I have said before I believe a Green Right is one of the best ways to counter the Left's insanity, while appealing to moderates, centrists, and disillusioned Dems.
And personally? I don't see how that works. The last thing on anyone's minds right now, that I've talked to (aside from you of course), is the environment; so from my perspective, the right going green can't be that big of a selling point.
 
How many voters who put environmental issues (particularly climate change or other global ones) as their make or break issue for their vote are *not* the fanatical greens who want DNC precisely for their overboard green nutjob policy?
I would expect a growing number of the youth see environmental issues as a significant factor in who they view as representing their interests or views.
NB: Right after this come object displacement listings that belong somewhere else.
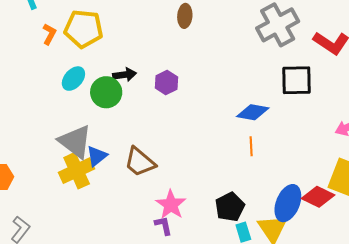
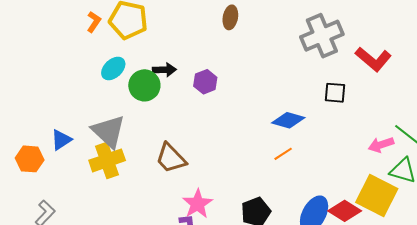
black square: (296, 80) -> (335, 93), size x0.7
orange line: (251, 146) -> (283, 154), turned 54
blue triangle: (97, 156) -> (61, 140), moved

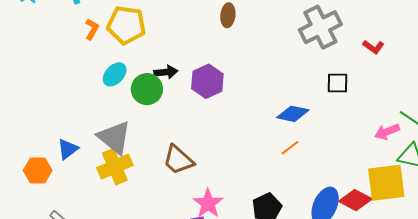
red L-shape: (373, 59) -> (373, 47), size x0.6
purple hexagon: (205, 82) -> (207, 81), size x1.4
yellow square: (377, 196) -> (386, 183), turned -30

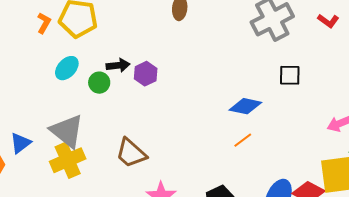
red L-shape: (373, 47) -> (328, 21), moved
purple hexagon: (207, 81) -> (146, 74), moved, size x0.7
green circle: (147, 89) -> (99, 83), size x0.7

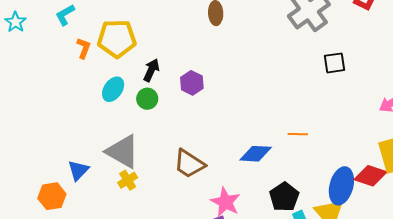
black arrow: (118, 65) -> (151, 70), moved, turned -50
blue diamond: (245, 106) -> (256, 154), moved
orange line: (243, 140) -> (298, 134), turned 48
yellow cross: (68, 160) -> (128, 180), size x0.6

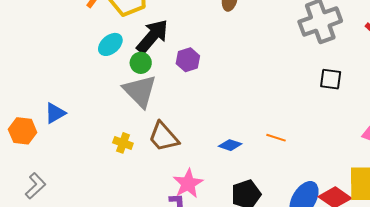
black arrow: (151, 70) -> (152, 36), size x1.6
gray triangle: (123, 152) -> (140, 91), moved
blue diamond: (256, 154) -> (230, 145), size x0.7
yellow cross: (128, 180) -> (123, 143), moved, turned 36

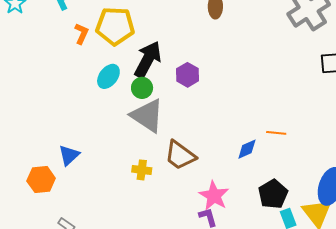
orange line: (276, 138) -> (276, 133), moved
blue diamond: (230, 145) -> (247, 149), turned -30

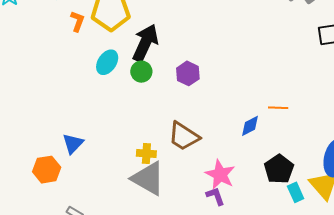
purple hexagon: (187, 75) -> (188, 73), moved
gray triangle: (147, 116) -> (148, 178), moved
Boomers and older are no longer the main demographic the GOP is interesting in catering to.
Again, you are making a massive assumptions about this Caucus that are based mostly on your imagined ideal of what you think it should be.
Have you considered the chances that in terms of their policy and activities they will be different from your ideal in significant ways?
I have little reason to think they are closer to you than me, or closer to the Left than either of us.

Maybe I'm wrong, but that's something I can accept if it comes to pass.
I know. Such people should be in a mental hospital or prison. As i said, compromising with such fanatics will not satisfy them away from their criminal wishes either.
Alternatively, if Luddite martyrdom is their fancy, they are highly encouraged to go and do their thing in China or Russia.
No, they should not be locked up for their beliefs and view anymore than people on the Right should be locked up for being pro-Life for religious reasons.

That would think they should be imprisoned or locked in mental ward for simply for having other views is rather disturbing. Your utter contempt for environmentally minded people show why very few them bother to even attempt to reach out to the Right, and mostly just focusing on sidelining the Right in environmental topics.
And personally? I don't see how that works. The last thing on anyone's minds right now, that I've talked to (aside from you of course), is the environment; so from my perspective, the right going green can't be that big of a selling point.
The new Caucus wouldn't be a thing if my views were 'rare' among the newer generations of the GOP, or if they thought environmental issues were not on the list of topics the GOP know are going to be hot button issues in the future.